**TASK DIRECTIONS:** Provide only the number of lines in the data below that contain the string "POLICY".

####

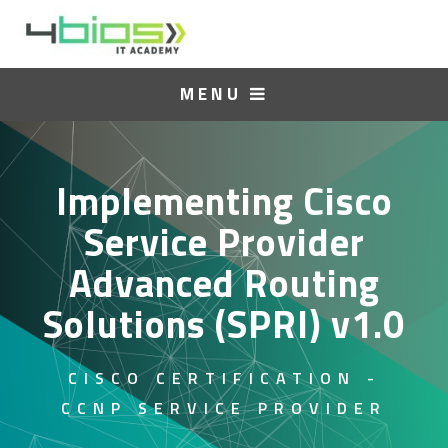
MENU
Implementing Cisco
Service Provider
Advanced Routing
Solutions (SPRI) v1.0
CISCO CERTIFICATION -
CCNP SERVICE PROVIDER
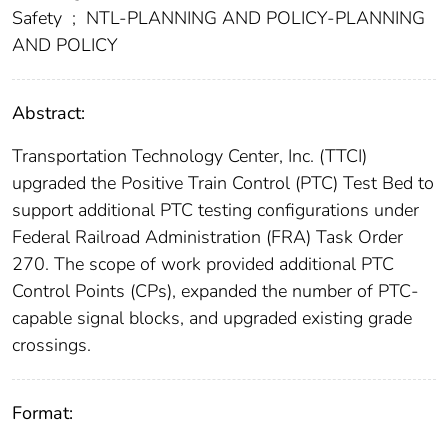
Safety
;
NTL-PLANNING AND POLICY-PLANNING
AND POLICY
Abstract:
Transportation Technology Center, Inc. (TTCI)
upgraded the Positive Train Control (PTC) Test Bed to
support additional PTC testing configurations under
Federal Railroad Administration (FRA) Task Order
270. The scope of work provided additional PTC
Control Points (CPs), expanded the number of PTC-
capable signal blocks, and upgraded existing grade
crossings.
Format:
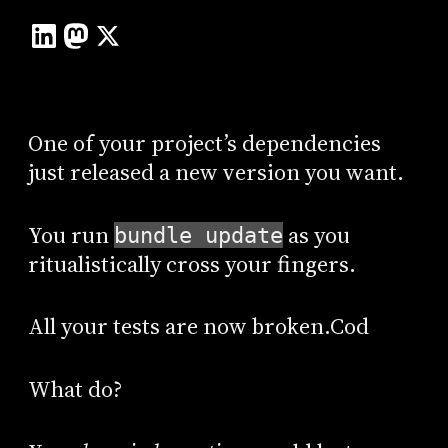
One of your project’s dependencies
just released a new version you want.
You run
as you
bundle update
ritualistically cross your fingers.
All your tests are now broken.Cod
What do?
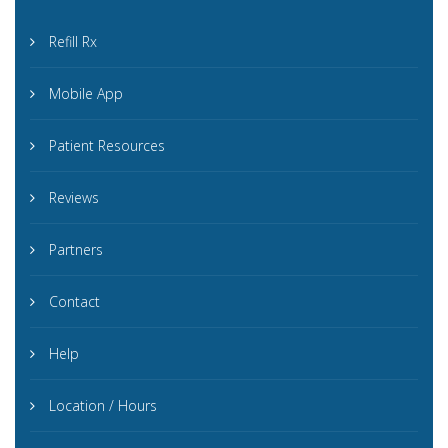
Refill Rx
Mobile App
Patient Resources
Reviews
Partners
Contact
Help
Location / Hours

####

**RESULT BELOW:** 2